The ISS International Relations Committee hosts Hazem Jamjoum, Communications Officer at the Badil Resource Center for Palestinian Residency & Refugee Rights in Bethlehem, Palestine – one of the organizations that drafted the 2005 Palestinian Civil Society Call for BDS, to discuss what role BDS, as a non-violent tool, has played in this impasse / conflict. Furthermore, he will shed light on the recent events of the aid flotilla in conjunction with the way in which non-violent actions are framed by the state of Israel. Could BDS be a peaceful way forward for the future of Israel and the Palestinians or does BDS lead to further divisions?
Over sixty years have passed since Israel came into being at the cost of several million Palestinian refugees and their descendants, most of whom remain in exile, including the majority of people living in Gaza. More than forty years have passed since Israel gained control of the Gaza strip during a war in 1967, and five years since Israel withdrew most of its troops and illegal Jewish settlements from Gaza, which some saw as a signalling an end to its Occupation. However, the territory remained occupied as Israel retained control of Gaza’s coastline and airspace and, with Egypt, its land borders. In 2007, when the Hamas government took power within Gaza after a closely monitored democratic election, Israel intensified its blockade, declaring Hamas to be a terrorist organisation and Gaza to be an “enemy entity”. Israel limited the inflow of basic necessities such as food, water, medicines and fuel; blocking exports; restricting the movement of Gazans into and out of Gaza through controlled check-points as well as foreign intellectuals, artists, jurists, engineers, aid agencies and medical and educational workers. In effect, Israel has constructed more than a boycott of Gaza through its control and attacks on the population, most recently exemplified by operation Cast Lead in 2008 and its attacks on the Free Gaza Aid Flotilla on the high seas of the Mediterranean on May 31st, 2010.
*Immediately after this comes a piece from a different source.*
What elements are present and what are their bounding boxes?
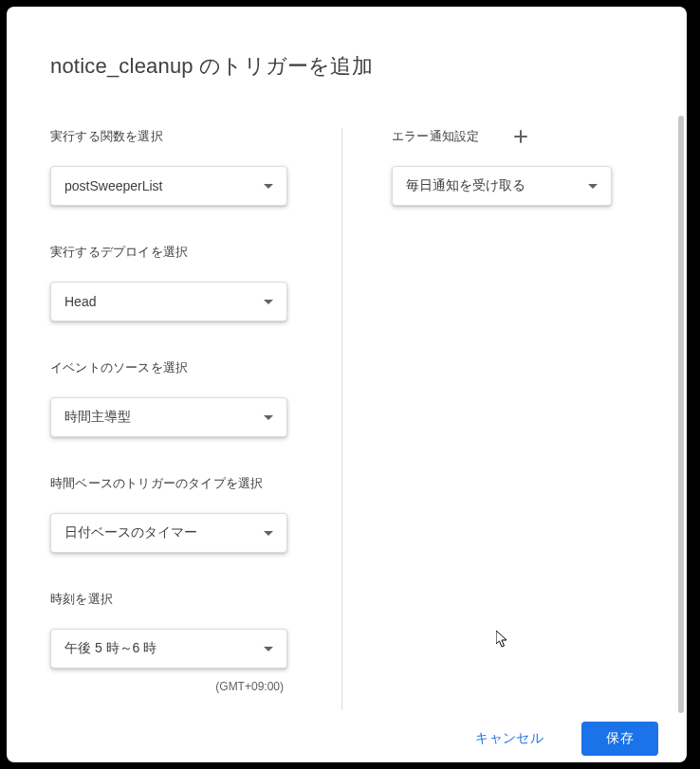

The Unified Palestinian call for BDS launched in 2005, and now headed by the BDS National Committee Boycotts, started BDS as a powerful and proven form of non-violent resistance to Israeli occupation. Originally endorsed by Palestinian refugees in exile, Palestinians in the West Bank, Gaza and citizens of the Israeli state, BDS has grown worldwide, including in Israel, and calls for the economic, cultural and academic boycott of Israeli products and services as well as intellectual and artistic institutions, divestment from Israeli and Israeli-friendly companies, and sanctions against Israel including embargos, trade sanctions and severing of diplomatic ties.
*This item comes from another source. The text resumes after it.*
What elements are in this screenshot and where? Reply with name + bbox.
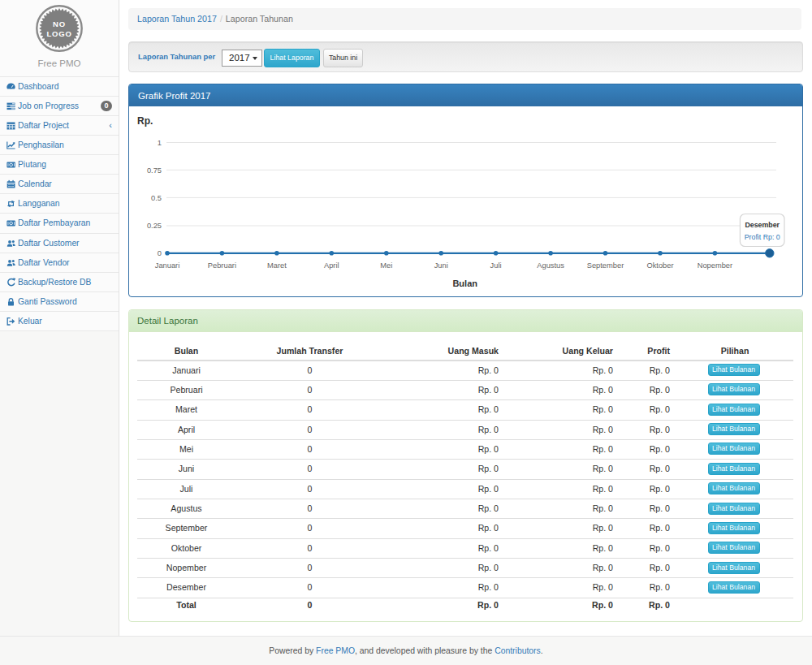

Within Israel and elsewhere, boycotts are mostly viewed as illegitimate, even percieved as anti-semitic, and as undermining the state’s very right to exist as a Jewish state, while its own cultural, economic, and military boycott of Gaza is largely regarded as legitimate and justified.
Many International Institutions, including the European Court of Justice, and the United Nations, have condemned and ruled against the blockade of Gaza. However, it continues to this day. Meanwhile, the BDS movement against Israel continues to grow. Could BDS be a peaceful way forward for the future of Israel and Palestine or do they serve to further divide? Furthermore, are greater civil society actions needed to de-legitimize the occupation given that international condemnation and rulings against the occupation have proved unsuccessful?